- DATA TO PROCESS
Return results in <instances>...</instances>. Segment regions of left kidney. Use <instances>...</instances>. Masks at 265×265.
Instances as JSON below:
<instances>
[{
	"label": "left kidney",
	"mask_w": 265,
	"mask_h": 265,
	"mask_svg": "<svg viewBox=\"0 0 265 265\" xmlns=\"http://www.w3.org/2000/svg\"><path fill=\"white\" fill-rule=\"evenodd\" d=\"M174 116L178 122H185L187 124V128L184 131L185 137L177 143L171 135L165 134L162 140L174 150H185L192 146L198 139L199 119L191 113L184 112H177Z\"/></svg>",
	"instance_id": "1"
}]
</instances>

- ACTIVITY
Every line in the data above has to be retyped exactly.

- RESULT BELOW
Return results in <instances>...</instances>. Segment regions of left kidney. Use <instances>...</instances>. Masks at 265×265.
Instances as JSON below:
<instances>
[{
	"label": "left kidney",
	"mask_w": 265,
	"mask_h": 265,
	"mask_svg": "<svg viewBox=\"0 0 265 265\" xmlns=\"http://www.w3.org/2000/svg\"><path fill=\"white\" fill-rule=\"evenodd\" d=\"M174 116L178 122H185L187 124V128L184 131L185 137L177 143L171 135L165 134L162 140L174 150H185L192 146L198 139L199 119L191 113L184 112H177Z\"/></svg>",
	"instance_id": "1"
}]
</instances>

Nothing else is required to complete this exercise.